Gramm's literature pictures House Speaker Thomas P. (Tip) O'Neill Jr. (D-Mass.) and House Majority Leader James C. Wright Jr. (D-Tex.) and says the two "want you to stay at home Saturday," adding, "The nation is waiting to hear what you have to say."

Gramm is invoking O'Neill and Wright, who are not terribly popular here, because he wants a big victory in this hastily called election, knowing that if he does not do well his statewide aspirations could be hurt and he will become a vulnerable target for Democrats in 1984.
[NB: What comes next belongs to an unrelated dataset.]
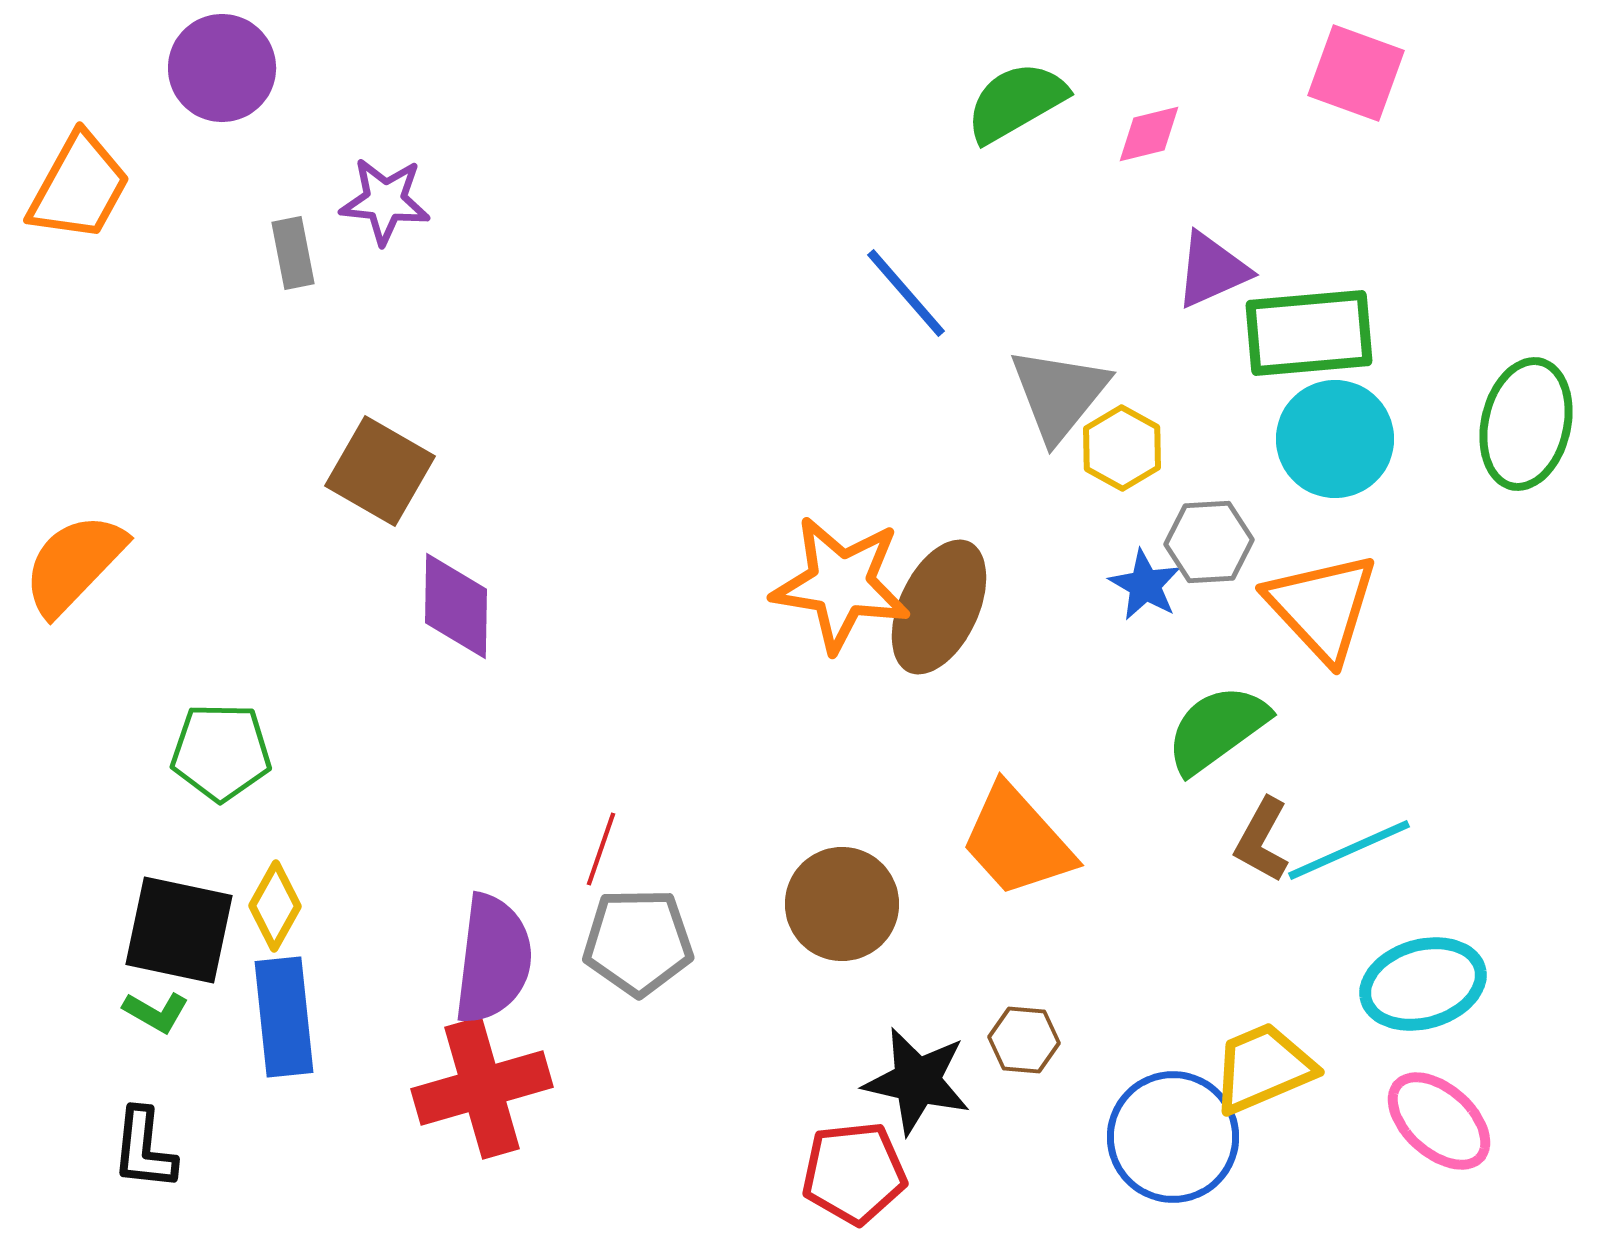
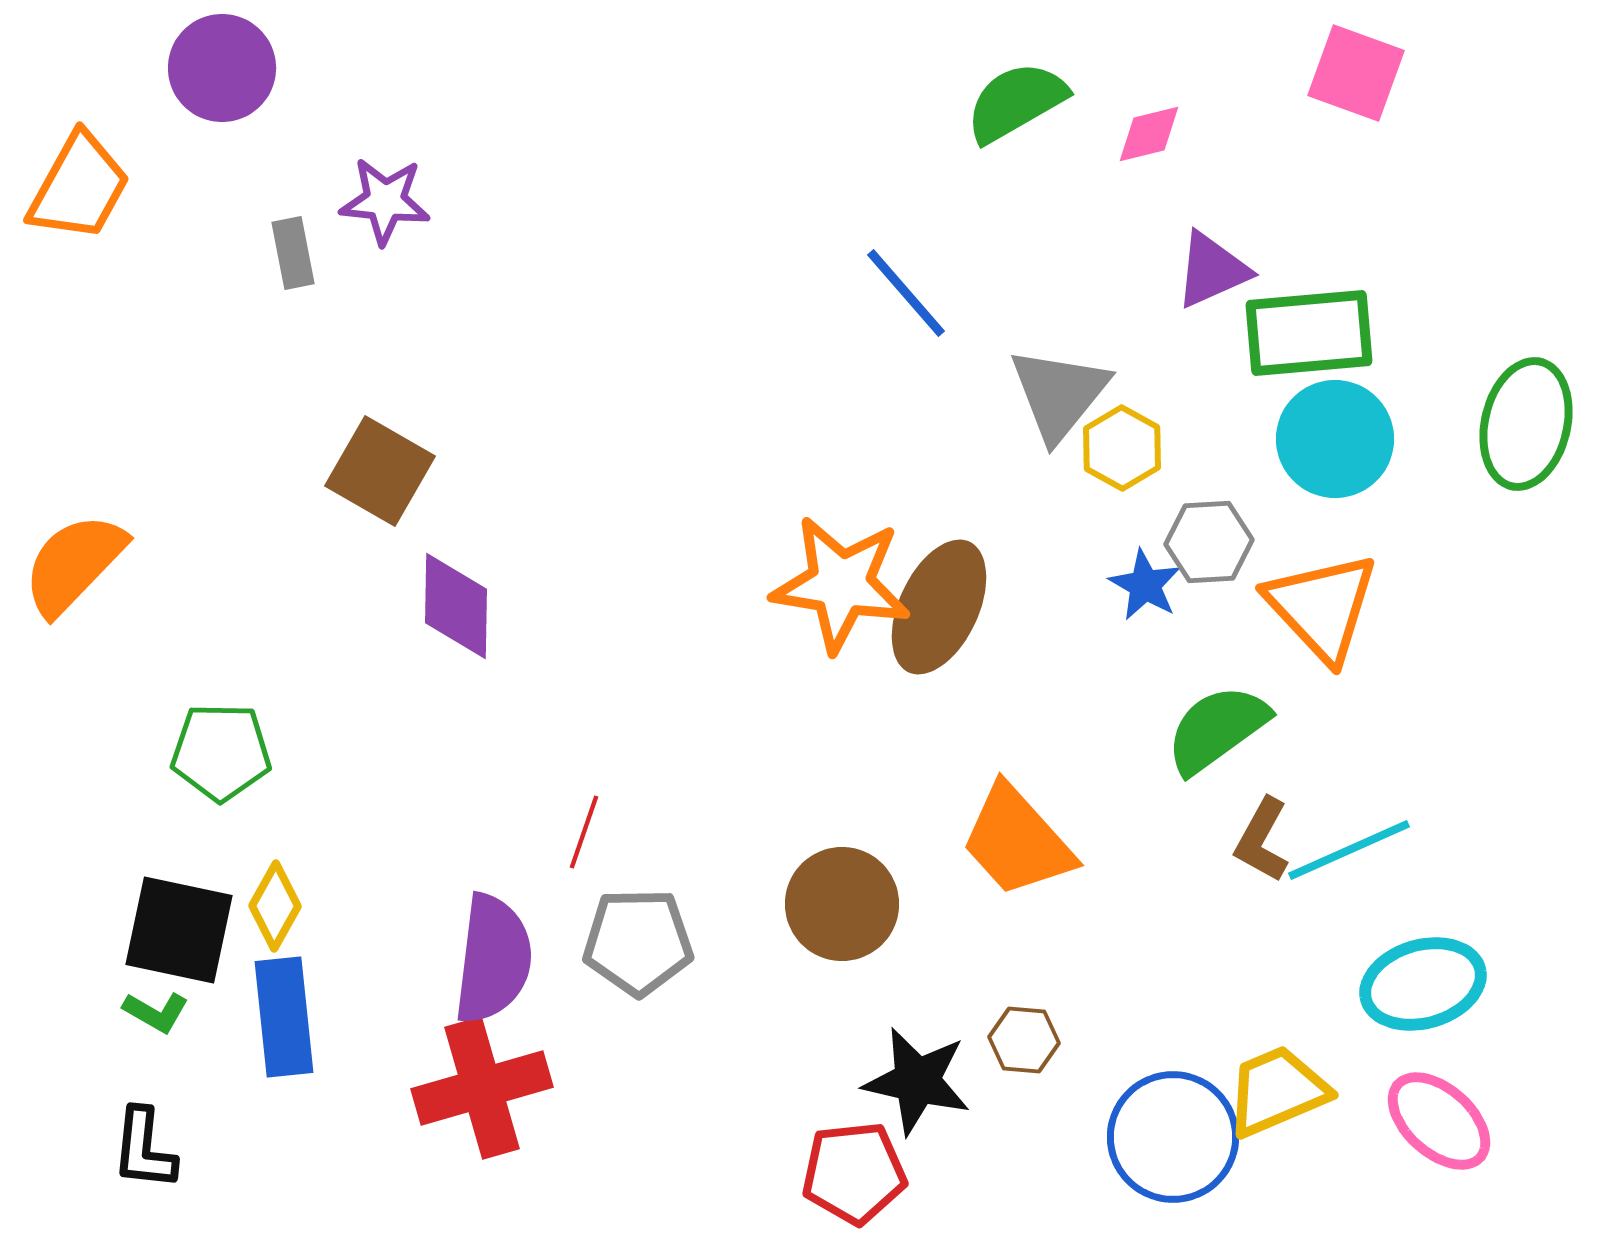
red line at (601, 849): moved 17 px left, 17 px up
yellow trapezoid at (1263, 1068): moved 14 px right, 23 px down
Gramm says he believes he can win the race outright against 10 opponents, and most Democrats privately agree. But after the big Democratic victory in Texas in November, many Democrats hope, also privately, that they will be able to deal him a surprise: hold him to less than 50 percent of the vote, which would force a runoff in April.

No one is certain just how Gramm will be affected by running as a Republican in this conservative Democratic district.

Gramm's strongest challenge comes from former state representative Dan Kubiak, who has the support of the Democratic Party organization. Also running is humorist John Henry Faulk, who was blacklisted during the Joseph McCarthy era and was urged into the race by fellow liberals, many of whom have deserted him for Kubiak.

Gramm has had a huge advantage. He quit Congress and changed parties on Jan. 5, after his Democratic colleagues threw him off the House Budget Committee for his sponsorship and active support of President Reagan's economic programs.

In one of his last acts in office, former Republican governor Bill Clements gave disorganized Democrats just 38 days to find a candidate, raise money, organize and get out the vote when he called the special election for Saturday. Democrats went to court to delay the election, but failed.

Gramm started the race with $200,000 in the bank, and has raised at least another $500,000. He said he will spend about $500,000, including at least $250,000 on television ads and another $100,000 on direct mail.

Estimates by others indicate that Gramm may end up spending as much as $700,000, which would mean the champion of a lean federal budget is going through about $13,000 to $18,000 a day.

By the time the race is over, Gramm's workers will have called about 95,000 voters trying to identify support, made another 50,000 calls to turn out Gramm voters and sent out more than 370,000 pieces of direct mail.

"I have run the best campaign I have ever run," Gramm said. "I have worked harder than I've ever worked in a a campaign. I have shaken more hands, I've walked more miles, gotten more people involved."

But, he added, "We're going to find out to what extent philosophy transcends partisanship. That's what this race is about."

After initial stumbling, Democrats have rallied behind Kubiak, who has attacked Gramm viciously. He said the former Texas A&M economics professor has "mocked the poor, deceived senior citizens, voted against farmers 90 percent of the time, and brought nothing into the district . . . . "

Kubiak has raised only about $80,000, about a third of it from labor.

Gramm, meanwhile, says this is the most liberating election he has ever run.

"It really is an election where I'm asking people to vote for me on the basis of what I believe and what I have done," he said.